The Contribution of Venice’s Colonies to its Naval Warfare in the Eastern Mediterranean in the Fifteenth Century
By Ruth Gertwagen
Mediterraneo in armi (secc. XV-XVIII) – Tomo I, ed. Rossella Cancila (Palermo, 2007)
Introduction: Venice was a maritime economic power that was based on its maritime transportation, commercial routes and on its colonies. In the fifteenth century the Venetian Empire included Dalmatia and the Islands along its coast in the central Adriatic Sea and Albany further to the south, and consisted of Islands in the Ionian Sea at the entrance of the Adriatic, as well as of islands in the Aegean and territories in the Peloponnese. Notwithstanding the loss of Negroponte in 1470, the most important colony in the northern Aegean, the Venetian Empire extended to its maximum in this period.

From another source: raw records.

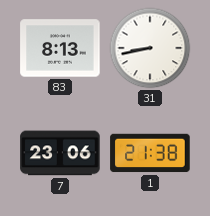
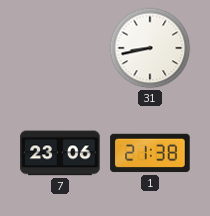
83: 8:13 -> none
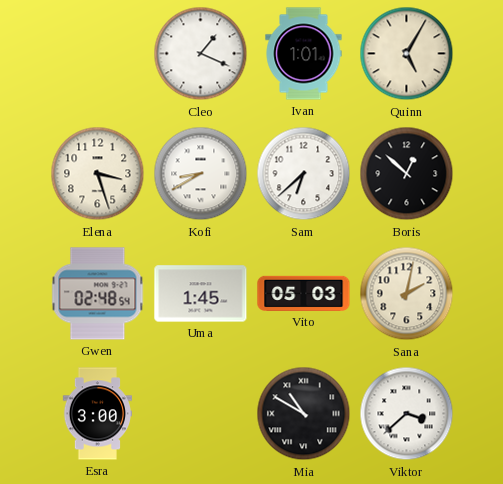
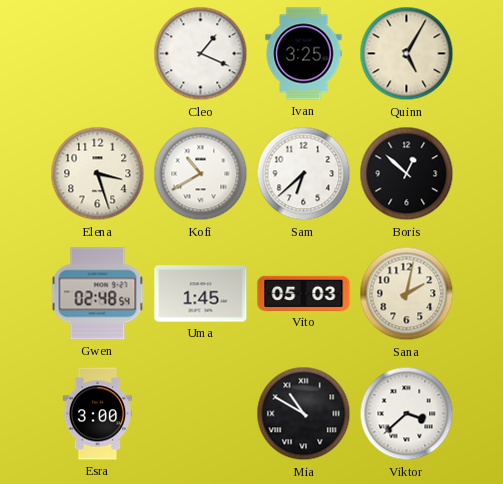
Ivan: 1:01 -> 3:25
Kofi: 8:40 -> 10:40
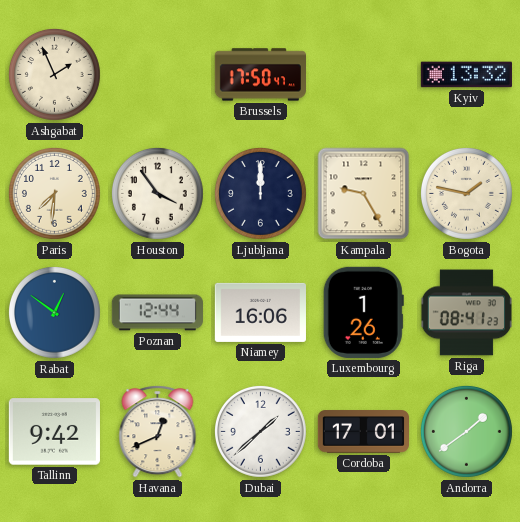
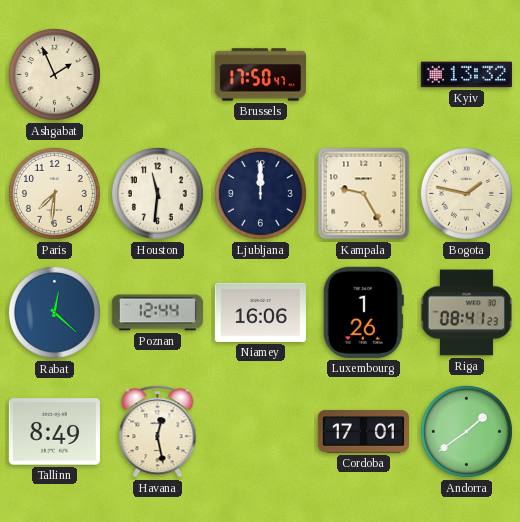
Houston: 3:54 -> 11:31
Rabat: 12:51 -> 12:22
Tallinn: 9:42 -> 8:49
Havana: 12:41 -> 12:28
Dubai: 1:38 -> none
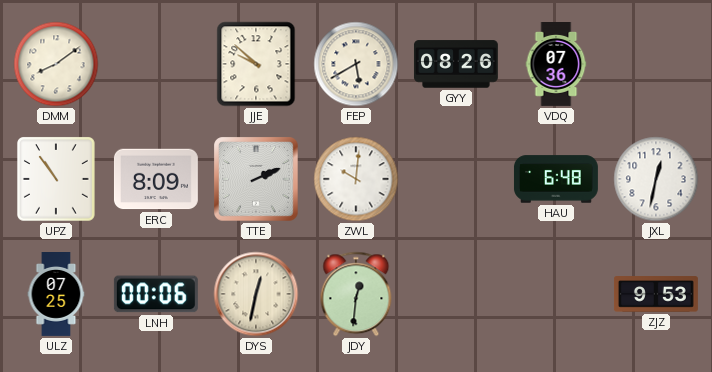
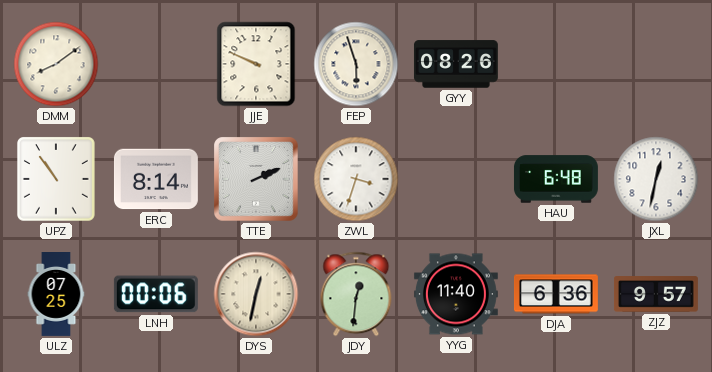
JJE: 9:52 -> 9:49
FEP: 5:40 -> 5:57
VDQ: 07:36 -> none
ERC: 8:09 -> 8:14
ZWL: 10:01 -> 3:33
YYG: none -> 11:40
DJA: none -> 6:36
ZJZ: 9:53 -> 9:57
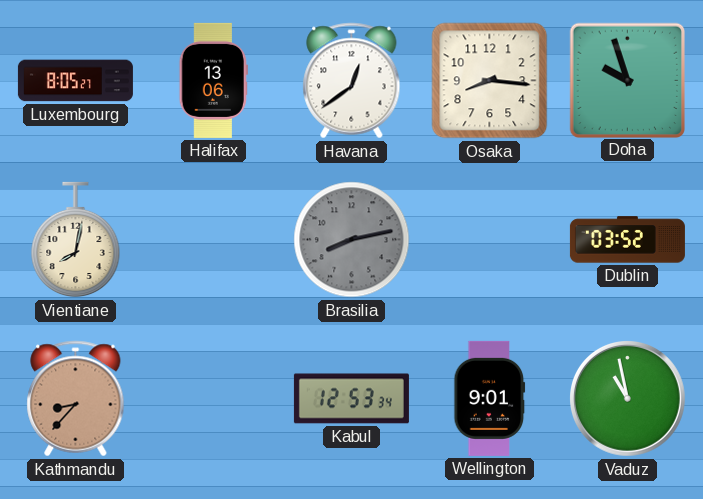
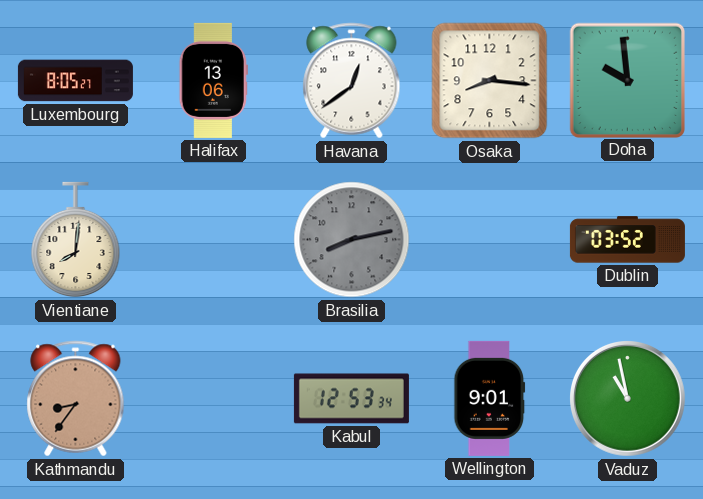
Doha: 9:57 -> 9:59
Vientiane: 8:02 -> 8:01
Kathmandu: 8:37 -> 8:36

Venice’s territorial expansion began, as we shall see below, in the late fourteenth century, not by conquests but as a consequence of the annexation with the local inhabitants’ consent, or by the request of the local rulers. Due to defensive motives Venice answered positively, preventing the fall of these territories to the hands of her rivals. The trigger to Venice’s territorial expansion came from the War of Tenedos/ Chioggia (1377-1381) that had a direct bearing on Venice’s geopolitical and commercial policy till the end of the first half of the fifteenth century on one hand, and on the other, the Venice’s naval power and warfare in this century.